Event Category: Arts Exhibition Public Reception
Event Programs & Series: Montpelier Arts Center

Cedric Williams is interested in observing the ways in which buildings, surfaces, and structures change once they become abandoned and cease to have a socio-economic function. The process of erosion can affect structures in different ways. The accumulation of organic matter provides a basis for the growth of plants and trees, roots begin to undermine the structures, metals begin to rust/oxidize, and slowly the original form of the structures is transformed. If left, the structures eventually crumble. Williams has always used photographs and paintings to periodically catalogue the decay of the different sites that have interested him. However, over the last few years, he has begun to explore the possibilities of utilizing the photographic images not just as framed works that can be exhibited, but placed in “settings” that are compatible with the images.

This has involved introducing a variety of different methods and materials in his work that are created in the studio.
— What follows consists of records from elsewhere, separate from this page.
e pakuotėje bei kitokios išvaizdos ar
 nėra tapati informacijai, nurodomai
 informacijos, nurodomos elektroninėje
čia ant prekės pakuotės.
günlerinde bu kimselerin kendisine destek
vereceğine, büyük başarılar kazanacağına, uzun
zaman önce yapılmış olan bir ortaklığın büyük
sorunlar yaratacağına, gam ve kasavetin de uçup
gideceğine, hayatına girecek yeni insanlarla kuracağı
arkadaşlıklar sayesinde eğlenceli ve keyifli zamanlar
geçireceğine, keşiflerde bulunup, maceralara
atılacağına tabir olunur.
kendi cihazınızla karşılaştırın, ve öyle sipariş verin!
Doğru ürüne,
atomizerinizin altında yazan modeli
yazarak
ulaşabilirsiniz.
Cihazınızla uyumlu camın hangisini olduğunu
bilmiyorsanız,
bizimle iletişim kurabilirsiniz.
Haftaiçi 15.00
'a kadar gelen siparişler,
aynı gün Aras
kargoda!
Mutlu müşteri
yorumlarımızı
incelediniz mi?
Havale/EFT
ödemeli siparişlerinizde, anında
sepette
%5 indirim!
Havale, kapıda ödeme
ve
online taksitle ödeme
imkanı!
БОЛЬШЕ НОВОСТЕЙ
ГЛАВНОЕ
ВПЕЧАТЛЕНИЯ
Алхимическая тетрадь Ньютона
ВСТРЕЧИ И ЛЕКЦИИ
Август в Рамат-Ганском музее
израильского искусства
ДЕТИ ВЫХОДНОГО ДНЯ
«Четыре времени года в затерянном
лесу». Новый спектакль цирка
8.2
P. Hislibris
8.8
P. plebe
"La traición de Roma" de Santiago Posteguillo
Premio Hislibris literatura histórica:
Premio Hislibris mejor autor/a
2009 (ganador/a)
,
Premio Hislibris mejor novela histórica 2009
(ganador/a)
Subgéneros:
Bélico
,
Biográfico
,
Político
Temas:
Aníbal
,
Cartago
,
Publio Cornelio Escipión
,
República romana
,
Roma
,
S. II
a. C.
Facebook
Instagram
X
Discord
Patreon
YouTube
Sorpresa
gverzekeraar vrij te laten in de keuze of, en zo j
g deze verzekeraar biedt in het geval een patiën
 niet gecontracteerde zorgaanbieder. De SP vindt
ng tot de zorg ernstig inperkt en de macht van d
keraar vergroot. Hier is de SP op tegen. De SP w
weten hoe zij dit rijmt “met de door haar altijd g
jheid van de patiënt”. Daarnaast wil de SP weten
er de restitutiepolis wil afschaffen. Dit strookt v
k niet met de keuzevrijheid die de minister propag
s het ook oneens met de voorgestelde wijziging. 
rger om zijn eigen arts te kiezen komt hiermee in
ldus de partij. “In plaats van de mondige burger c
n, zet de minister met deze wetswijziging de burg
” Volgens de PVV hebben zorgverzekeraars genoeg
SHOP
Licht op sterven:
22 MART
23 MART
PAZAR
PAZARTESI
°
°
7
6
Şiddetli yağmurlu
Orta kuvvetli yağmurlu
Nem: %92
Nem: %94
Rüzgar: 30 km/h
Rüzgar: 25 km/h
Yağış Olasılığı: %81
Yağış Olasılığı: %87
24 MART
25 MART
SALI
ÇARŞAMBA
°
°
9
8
Working on wood panels or heavy weight card/vellum as his base, Williams uses plaster, sand and gravel, dried roots, and simulated “distressed” materials to gain texture and depth, as well as dried organic materials and found objects, sometimes from the actual sites. In this way, he begins to build an “environment” that supports the photographic images used. He will use certain photographs or combinations of photographs repeatedly in order to explore different “environments” or settings for them. However, he does not attempt to form a narrative link between the photographic images and the associated materials. The materials used are to be regarded as an extension of the images; their reference indicating the more diverse processes of aging and decay.

For his show at the Montpelier Arts Center, Williams has chosen a series of works dealing with the decaying Konterra Cement Plant in Kensington, Maryland, which was closed in 2001. He discovered the factory in 2004, prior to its subsequent demolition. Over the next year, he made numerous visits to the site, taking photographs during the winter and summer. At this time, as the site was in disuse, the structures were beginning to decay, and so the site became an ideal subject for him to focus on. Williams uses photographs as the basis for his work and, in some cases, materials found at the site, to create artworks that become an assemblage of materials that provide texture and depth.